Earlier this year my husband told me that he doesn't know if he is in love with me anymore. When he said that it put me right back into that place I was a few years ago. Ever since then, I can't seem to be able to stay on my medication. I constantly forget to take my pills everyday and it isn't until I am sitting in my closet floor crying that I realize I haven't taken anything for four days. I guess at this point I don't know what to do anymore. I know I should go see a psychiatrist, but I just can't bring myself to do it. I don't really talk to anyone about how I feel anymore. My husband is the only one I would want to talk to and he just doesn't seem interested in me anymore. Which makes everything worse.
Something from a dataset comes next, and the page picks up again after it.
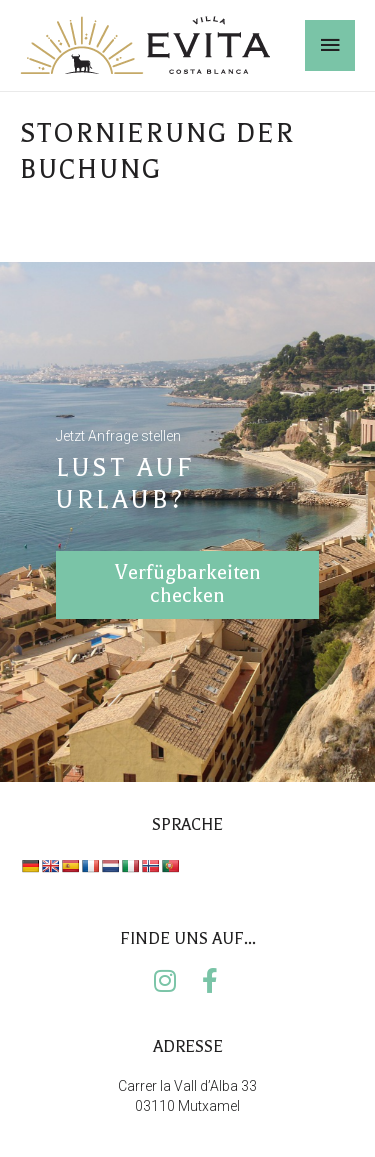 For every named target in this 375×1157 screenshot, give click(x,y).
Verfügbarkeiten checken (188, 580) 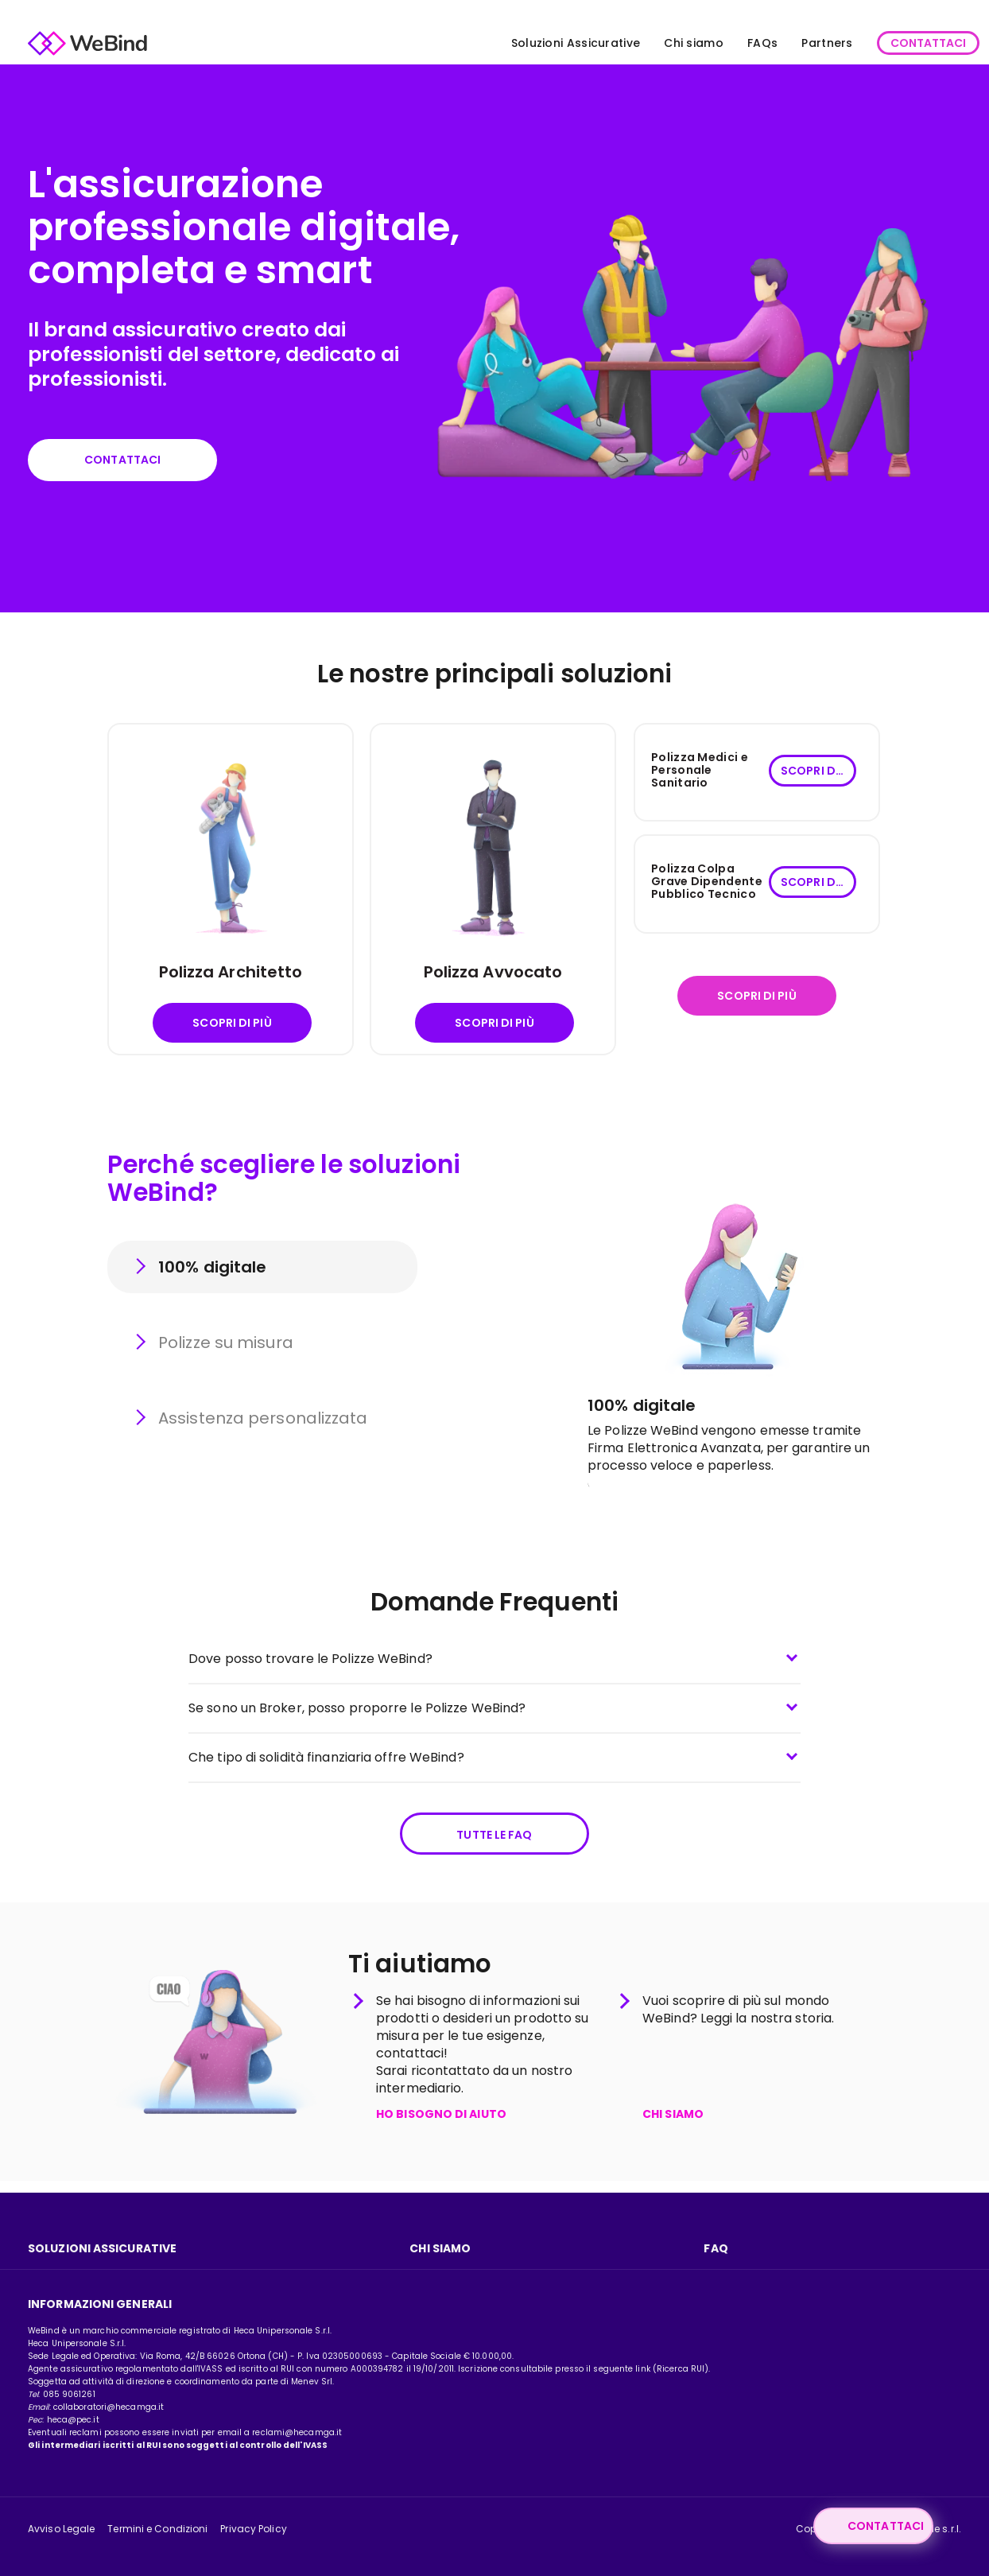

My mother deals with depression herself so if I try to talk to her about it, I know that I just make her worry. I don't ever tell anyone how I really feel, or what I really think. No one knows that I think about death a lot. I don't know if I would ever try to kill myself. I just sometimes think it would be easier if I wasn't here anymore. I just want the pain and the sadness to go away. I know I have so many things to be grateful and thankful for, but that just makes it worse because I know I should be happy and I can't. So I feel I don't deserve what I have because I can't be happy with it. I think I am pushing my husband farther and farther away and now I am just waiting for him to leave me.
So even though I wish I had someone to talk to, I just can't bring myself to open up. I would sound ungrateful and whiny. And I hate myself for it. I don't want to be like this anymore. I am tired of this cycle. I just want it to end. I just want to be happy. So I just keep dealing with it on my own.